The change in weather means a change in wardrobe. But who said I was ready for that? I suppose it's my very own fault that I indulged a bit too much over the holiday season. Nonetheless, I am a California girl, born and bred, which means: when the sun comes out, the clothes come off. MEANING, beaches and... bathing suits. Two piece, in your face, bathing suits. Not only am I not ready for that, but the public sure as heck is not ready for that.
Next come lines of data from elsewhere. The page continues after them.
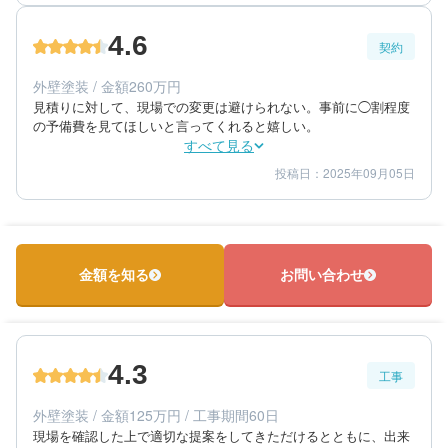
5
満足度
4.6
契約
50代/男性/一棟アパート
エリア：神奈川県鎌倉市
外壁塗装 / 金額260万円
築年数：20年
見積りに対して、現場での変更は避けられない。事前に◯割程度
の予備費を見てほしいと言ってくれると嬉しい。
すべて見る
投稿日：2025年09月05日
5
5
提案内容
金額感
4
担当者
50代/男性/一棟アパート
エリア：神奈川県鎌倉市
金額を知る
お問い合わせ
築年数：20年
4.3
工事
外壁塗装 / 金額125万円 / 工事期間60日
現場を確認した上で適切な提案をしてきただけるとともに、出来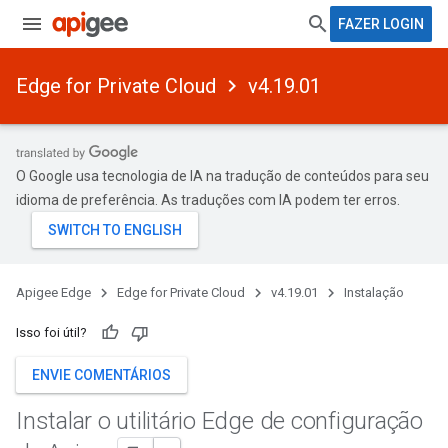
FAZER LOGIN
Edge for Private Cloud
v4.19.01
O Google usa tecnologia de IA na tradução de conteúdos para seu
idioma de preferência. As traduções com IA podem ter erros.
Apigee Edge
Edge for Private Cloud
v4.19.01
Instalação
Isso foi útil?
ENVIE COMENTÁRIOS
Instalar o utilitário Edge de configuração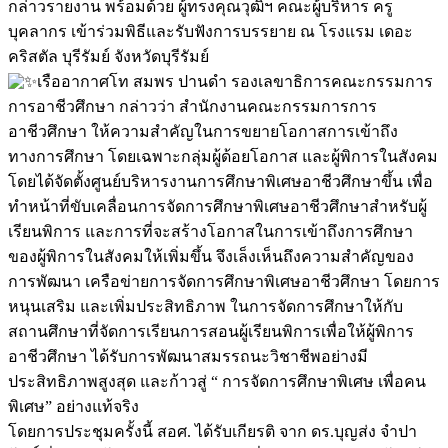
กล่าวรายงาน พร้อมด้วย ผู้ทรงคุณวุฒิฯ คณะผู้บริหาร ครู
บุคลากร เข้าร่วมพิธีและรับฟังการบรรยาย ณ โรงแรม เดอะ
คริสตัล บุรีรัมย์ จังหวัดบุรีรัมย์
เรืออากาศโท สมพร ปานดำ รองเลขาธิการคณะกรรมการ
การอาชีวศึกษา กล่าวว่า สำนักงานคณะกรรมการการ
อาชีวศึกษา ให้ความสำคัญในการขยายโอกาสการเข้าถึง
ทางการศึกษา โดยเฉพาะกลุ่มผู้ด้อยโอกาส และผู้พิการในสังคม
โดยได้จัดตั้งศูนย์บริหารงานการศึกษาพิเศษอาชีวศึกษาขึ้น เพื่อ
ทำหน้าที่ขับเคลื่อนการจัดการศึกษาพิเศษอาชีวศึกษาสำหรับผู้
เรียนพิการ และการที่จะสร้างโอกาสในการเข้าถึงการศึกษา
ของผู้พิการในสังคมให้เพิ่มขึ้น จึงเล็งเห็นถึงความสำคัญของ
การพัฒนา เครือข่ายการจัดการศึกษาพิเศษอาชีวศึกษา โดยการ
หนุนเสริม และเพิ่มประสิทธิภาพ ในการจัดการศึกษาให้กับ
สถานศึกษาที่จัดการเรียนการสอนผู้เรียนพิการเพื่อให้ผู้พิการ
อาชีวศึกษา ได้รับการพัฒนาสมรรถนะวิชาชีพอย่างมี
ประสิทธิภาพสูงสุด และก้าวสู่ “ การจัดการศึกษาพิเศษ เพื่อคน
พิเศษ” อย่างแท้จริง
โดยการประชุมครั้งนี้ สอศ. ได้รับเกียรติ จาก ดร.บุญส่ง จำปา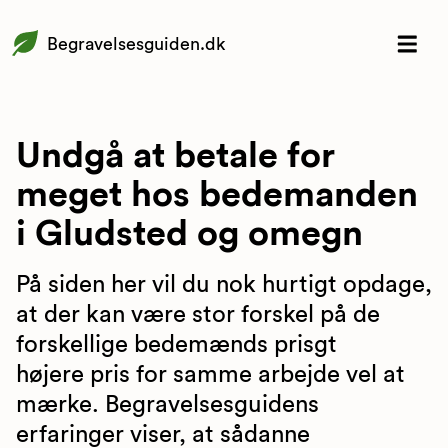
Begravelsesguiden.dk
Undgå at betale for
meget hos bedemanden
i Gludsted og omegn
På siden her vil du nok hurtigt opdage,
at der kan være stor forskel på de
forskellige bedemænds prisgt
højere pris for samme arbejde vel at
mærke. Begravelsesguidens
erfaringer viser, at sådanne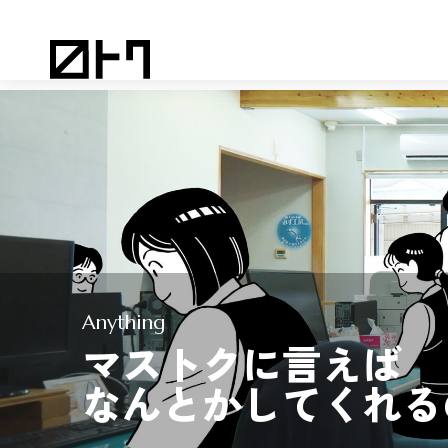
Anything
マストクに言えば
なんとかしてくれる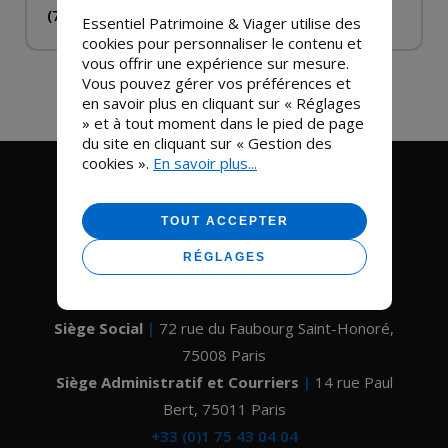
(75011)
Essentiel Patrimoine & Viager utilise des
cookies pour personnaliser le contenu et
vous offrir une expérience sur mesure.
Vous pouvez gérer vos préférences et
en savoir plus en cliquant sur « Réglages
» et à tout moment dans le pied de page
du site en cliquant sur « Gestion des
cookies ».
En savoir plus...
TOUT ACCEPTER
RÉGLAGES
Siège Social
|
72 rue du Faubourg Saint-Honoré
,
75008
Paris
Siège Administratif et Courriers
|
14 rue Paul
Bert
,
75011 Paris
+33 (0)1 75 43 04 04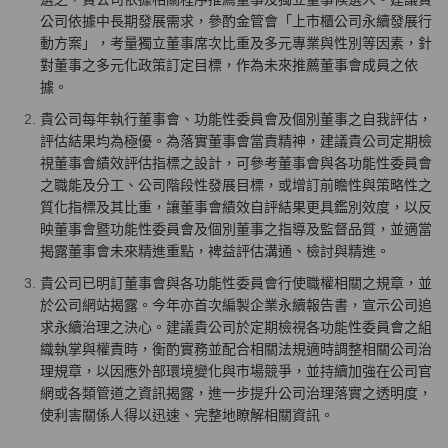
公司依據中長期發展需求，參酌金管會「上市櫃公司永續發展行
動方案」，考量獨立董事席次比重及多元專業與性別等因素，針
對董事之多元化政策訂定目標，作為未來推薦董事會成員之依
據。
貴公司每年執行董事會、功能性委員會及個別董事之自我評估，
評估結果均為極優。為落實董事會當責精神，建議貴公司定期檢
視董事會績效評估指標之設計，可參考董事會與各功能性委員會
之職能及分工、公司階段性發展目標，或增訂前瞻性與策略性之
質化指標及其比重，讓董事會績效自評結果更具鑑別效度，以反
映董事會暨功能性委員會及個別董事之指導及監督品質，並適當
揭露董事會未來精進重點，裨益評估溝通、檢討與精進。
貴公司已明訂董事會與各功能性委員會行使職權相關之規章，並
於公司網站揭露。今年亦首次編製企業永續報告書，宣示公司追
求永續治理之決心。建議貴公司於定期檢視各功能性委員會之組
織執掌與權責時，衡酌實務並配合相關法規適時調整相關公司治
理規章，以因應外部環境變化與市場競爭，並持續加強在公司官
網或各類管道之資訊揭露，進一步提升公司治理落實之透明度，
使利害關係人得以迅速、完整地瞭解相關資訊。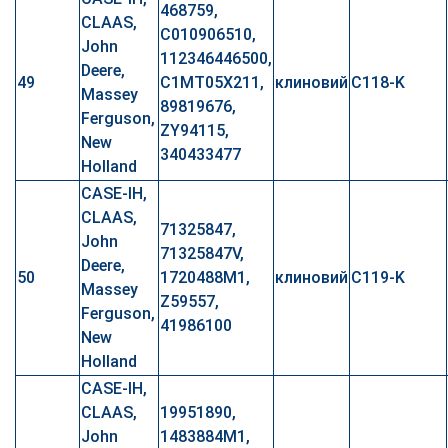
468759,
CLAAS,
C010906510,
John
112346446500,
Deere,
49
C1MT05X211,
клиновий
C118-K
Massey
89819676,
Ferguson,
ZY94115,
New
340433477
Holland
CASE-IH,
CLAAS,
71325847,
John
71325847V,
Deere,
50
1720488M1,
клиновий
C119-K
Massey
Z59557,
Ferguson,
41986100
New
Holland
CASE-IH,
CLAAS,
19951890,
John
1483884M1,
Now don't you go all, "Oh my gosh, no, stop it, you're beautiful," or, "What are you talking about? Don't put yourself down like that," because that's not what I'm saying at all. I do believe that I am beautiful and I am not putting myself down.
Allow me to explain.
Why am I not ready for that? Well, as I mentioned before, I got a little too comfortable with the treats that reign supreme after Turkey Day and yeah, I gained some massive poundage. Weighing myself in the beginning of January, I knew it would be a gruesome number. And yeah, it was. I was at my heaviest once again. But unlike my high school days when I would weigh myself or look in the mirror and shed too many tears over it, I gave a dark chuckle. I saw my body change and I was disappointed with myself. Not to the point of sheer terror but more like, "Wow, was I careless and boy, do I have some work to do." It wasn't as much of a surprise as it was motivating factor. I'm dissatisfied and frankly, slightly overweight. So for the glory of the Lord and for my future, I will lose weight. On that day, I made an executive decision to pursue a healthier lifestyle in order to get me back to a healthy weight and place where I was happy with how my body looked, for me and me alone. And and it wasn't going to be some new years resolution that drifts away midsummer. I was and am serious and I count my calories daily and choose my meals wisely.
What brought me to such a rational and positive conclusion? Well, I took myself up off that scale and researched. Thank the good Lord for WebMD where I can put in all of my information and it can assess where I am at and what I must do to be where I'd like to be. And not only this, it told me the range of weight which is considered healthy for someone of my age, height and weight. Now, that was shocking. My range was from 112 lbs to 150 lbs. Who would've guessed such a scale? So wide. So encouraging. Really! I didn't have to lose thirty pounds to be healthy, but just a few to be okay again. So, heck, if I'm healthy, who's to say my body is wrong? Which brings me to my next address.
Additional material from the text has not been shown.